__TASK DIRECTIONS__
Copy out every line of the material below, character for character, apart from the pictures.

__DATA SHOWN__
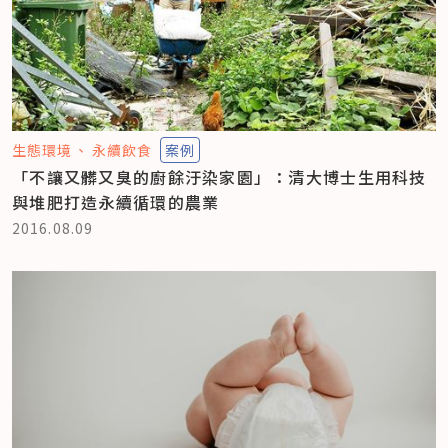
生態環境
永續飲食
案例
「不讓又髒又臭的廚餘汙染家園」：清大博士生用科技
與堆肥打造永續循環的農業
2016.08.09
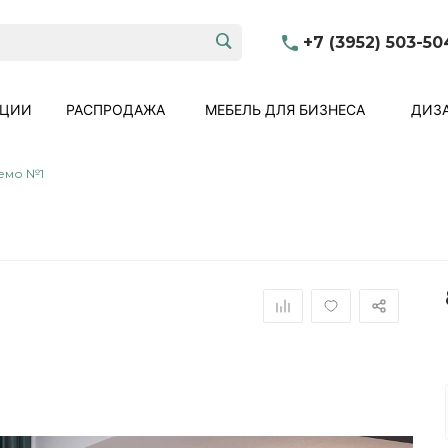
+7 (3952) 503-50
КЦИИ
РАСПРОДАЖА
МЕБЕЛЬ ДЛЯ БИЗНЕСА
ДИЗА
емо №1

__EXERCISE SOLUTION__
生態環境
永續飲食
案例
「不讓又髒又臭的廚餘汙染家園」：清大博士生用科技
與堆肥打造永續循環的農業
2016.08.09
+7 (3952) 503-50
КЦИИ
РАСПРОДАЖА
МЕБЕЛЬ ДЛЯ БИЗНЕСА
ДИЗА
емо №1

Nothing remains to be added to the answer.